Exercise: Restate word for word the lines below from the one that has "Canal de Whatsapp" through the one that has "specifiek het plannen van projecten, is het", keeping both and dropping all pictures.

══ Extracted information ══

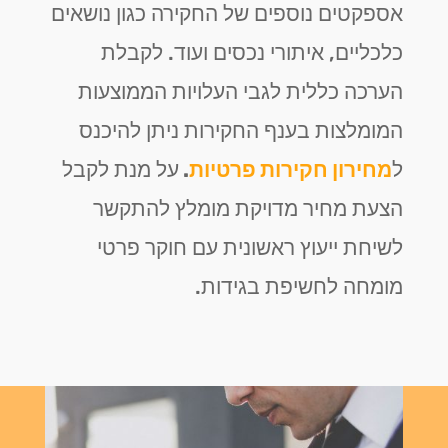
אספקטים נוספים של החקירה כגון נושאים
כלכליים, איתורי נכסים ועוד. לקבלת
הערכה כללית לגבי העלויות הממוצעות
המומלצות בענף החקירות ניתן להיכנס
ל
מחירון חקירות פרטיות
.
על מנת לקבל
הצעת מחיר מדויקת מומלץ להתקשר
לשיחת ייעוץ ראשונית עם חוקר פרטי
מומחה לחשיפת בגידות.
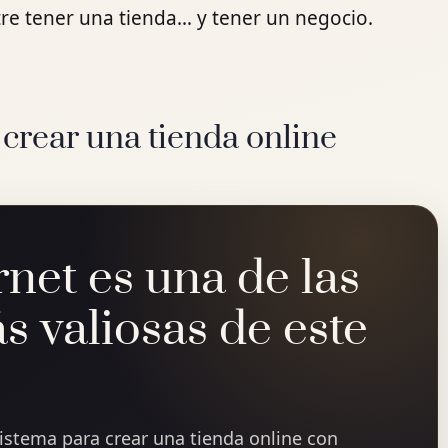
tre tener una tienda… y tener un negocio.
 crear una tienda online
rnet es una de las
s valiosas de este
sistema para crear una tienda online con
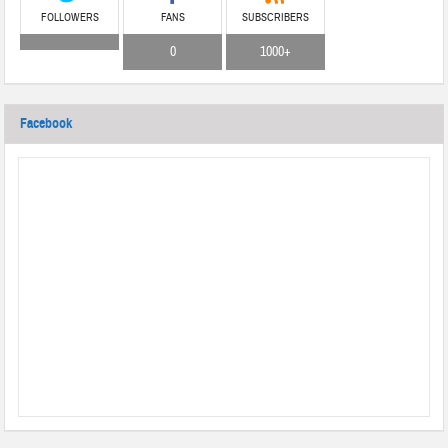
FOLLOWERS
FANS
SUBSCRIBERS
0
1000+
Facebook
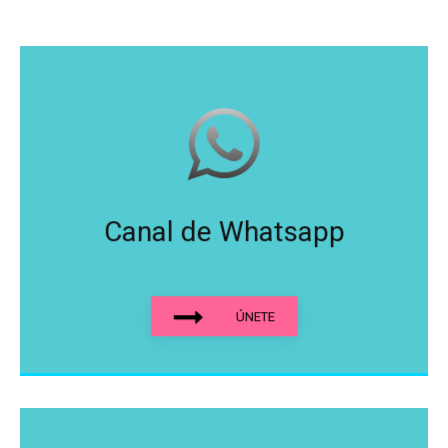
Canal de Whatsapp
ÚNETE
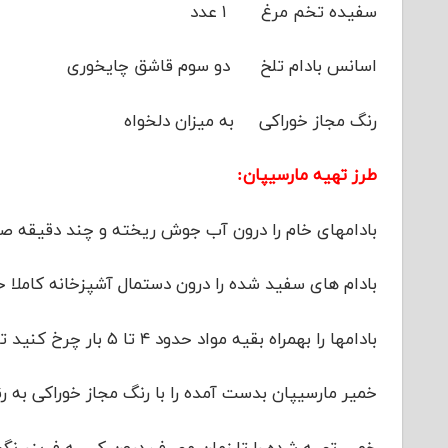
سفیده تخم مرغ ۱ عدد
اسانس بادام تلخ دو سوم قاشق چایخوری
رنگ مجاز خوراکی به میزان دلخواه
طرز تهیه مارسیپان:
بادامهای خام را درون آب جوش ریخته و چند دقیقه صب
بادام های سفید شده را درون دستمال آشپزخانه کاملا
بادامها را بهمراه بقیه مواد حدود ۴ تا ۵ بار چرخ کنید تا بصورت خمیر یکدستی درآید.
خمیر مارسیپان بدست آمده را با رنگ مجاز خوراکی به رن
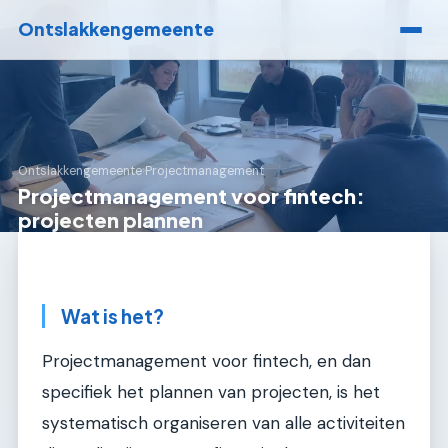
Ontslakkengemeente
Ontslakkengemeente
›
Projectmanagement
Projectmanagement voor fintech:
projecten plannen
Wat is het?
Projectmanagement voor fintech, en dan
specifiek het plannen van projecten, is het
systematisch organiseren van alle activiteiten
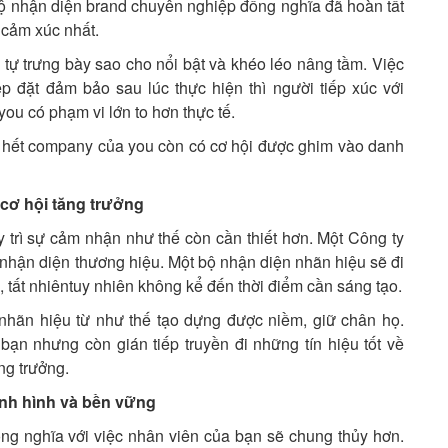
bộ nhận diện brand chuyên nghiệp đồng nghĩa đã hoàn tất
 cảm xúc nhất.
tự trưng bày sao cho nổi bật và khéo léo nâng tầm. Việc
 đặt đảm bảo sau lúc thực hiện thì người tiếp xúc với
ou có phạm vi lớn to hơn thực tế.
 hết company của you còn có cơ hội được ghim vào danh
 cơ hội tăng trưởng
y trì sự cảm nhận như thế còn cần thiết hơn. Một Công ty
nhận diện thương hiệu. Một bộ nhận diện nhãn hiệu sẽ đi
ển, tất nhiêntuy nhiên không kể đến thời điểm cần sáng tạo.
nhãn hiệu từ như thế tạo dựng được niềm, giữ chân họ.
n nhưng còn gián tiếp truyền đi những tín hiệu tốt về
ng trưởng.
ịnh hình và bền vững
ng nghĩa với việc nhân viên của bạn sẽ chung thủy hơn.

═══

Task solution:
Canal de Whatsapp
ÚNETE
سفیده تخم مرغ ۱ عدد
اسانس بادام تلخ دو سوم قاشق چایخوری
رنگ مجاز خوراکی به میزان دلخواه
طرز تهیه مارسیپان:
بادامهای خام را درون آب جوش ریخته و چند دقیقه صب
بادام های سفید شده را درون دستمال آشپزخانه کاملا
بادامها را بهمراه بقیه مواد حدود ۴ تا ۵ بار چرخ کنید تا بصورت خمیر یکدستی درآید.
خمیر مارسیپان بدست آمده را با رنگ مجاز خوراکی به رن
Ontslakkengemeente
Ontslakkengemeente
›
Projectmanagement
Projectmanagement voor fintech:
projecten plannen
Wat is het?
Projectmanagement voor fintech, en dan
specifiek het plannen van projecten, is het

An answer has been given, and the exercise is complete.